I bambini oncologici seguiti dal Progetto Almas.
I bambini oncologici seguiti dal Progetto Almas.

I bambini oncologici seguiti dal Progetto Almas. 

In questo clima di profonda crisi, la solidarietà interna al popolo cubano è grande. Chi ha poco più del proprio vicino di casa si occupa di lui e degli altri. Gli ospedali e i consultori medici rurali con estrema fatica continuano a garantire assistenza, a compiere miracoli ogni giorno. Alcuni di questi hanno cominciato anche a coltivare piante medicinali per far fronte alla scarsità di farmaci. «La settimana scorsa ho perso due bambini a distanza di cinque giorni. Molti altri sono malati terminali e io devo garantirgli dignità e sorriso fino alla fine in un momento così crudo, in cui mancano anche luce, acqua e cibo», racconta in lacrime Somalia Deas Casasayas, psicologa e direttrice del progetto Almas che si occupa di affiancare i bambini malati oncologici nelle cure palliative e le donne con il cancro alla mammella. «Sto utilizzando il carburante di mio marito per mandarli a prendere a casa e farli venire qui al fresco». Dove “qui” è lo spazio climatizzato messo a disposizione dall’Hotel Deportivo di Santiago di Cuba per le attività ludiche.
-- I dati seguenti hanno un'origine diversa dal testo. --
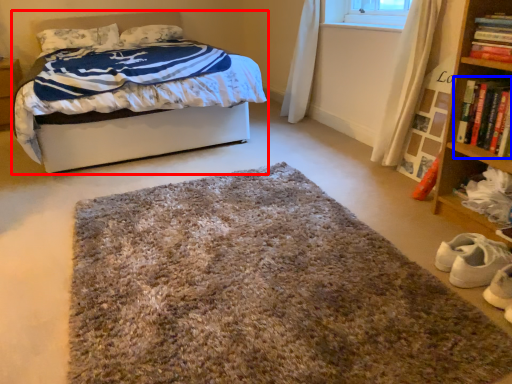 Question: Which object appears closest to the camera in this image, bed (highlighted by a red box) or book (highlighted by a blue box)?

Choices:
 (A) bed
 (B) book

Answer: (B) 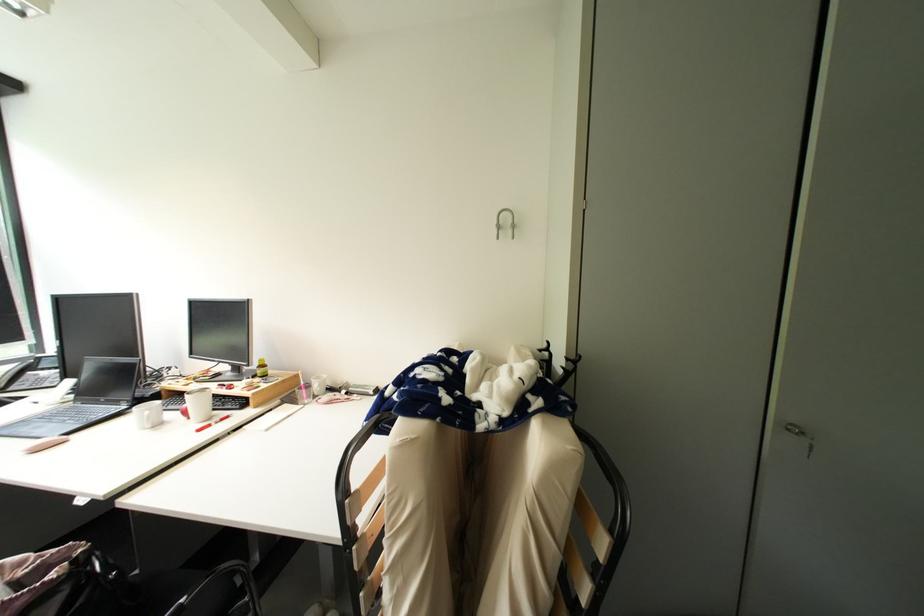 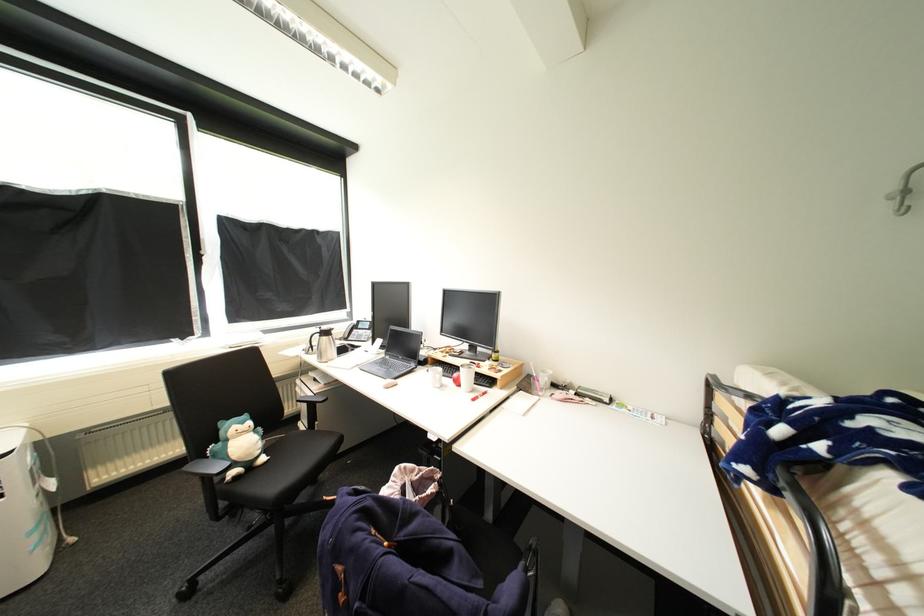 In the second image, find the point that corresponds to (191,406) in the first image.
Il 12 agosto sono entrate in vigore altre sanzioni Usa che vanno a colpire i Paesi o le imprese private che vogliono avere rapporti economici con Cuba. Come per esempio i marchi alberghieri Meliá e Iberostar, che erano in un sistema misto con Cubanacan, e hanno lasciato l’isola. Il governo, che aveva già previsto ulteriori razionamenti in maniera trasversale per la mancanza di combustibile, ha varato 176 “misure trasformative” che andranno a modificare la struttura statale attuale a un modello economico “di mercato”, i cui effetti però non saranno immediati.
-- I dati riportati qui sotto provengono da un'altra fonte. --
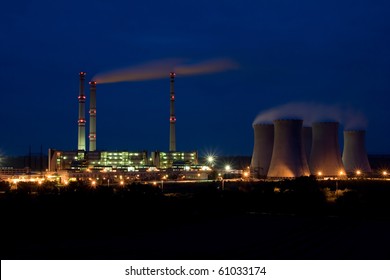 I want to click on yellow lights, so click(x=341, y=170), click(x=318, y=168).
«L’inflazione è molto alta, di recente c’è stato un discreto incremento del salario medio ma è insufficiente: 3120 pesos sono una cifra che basta due giorni. E questo è un dramma per gli anziani che vivono soli, le madri single con poche entrate», dice Amós López Rubio, pastore della Fraternità delle Chiese battiste di Cuba e direttore del Seminario evangelico di Teologia di Matanzas. «Purtroppo la mancanza di combustibile incide sull’accumulo dei rifiuti per strada, e questo incrementa anche la contaminazione ambientale, la mancanza di igiene e la diffusione di malattie. La situazione è molto complicata. Le varie chiese di Cuba stanno lavorando ai servizi per le comunità: distribuiscono gli aiuti umanitari e mettono a disposizione degli spazi di ascolto e cura non solo per le famiglie ma per chi ha più fragilità», conclude.

Gli aiuti dall’estero sicuramente aiutano a raggiungere la minima sussistenza, ma il futuro di Cuba e dei cubani resta appeso a un filo.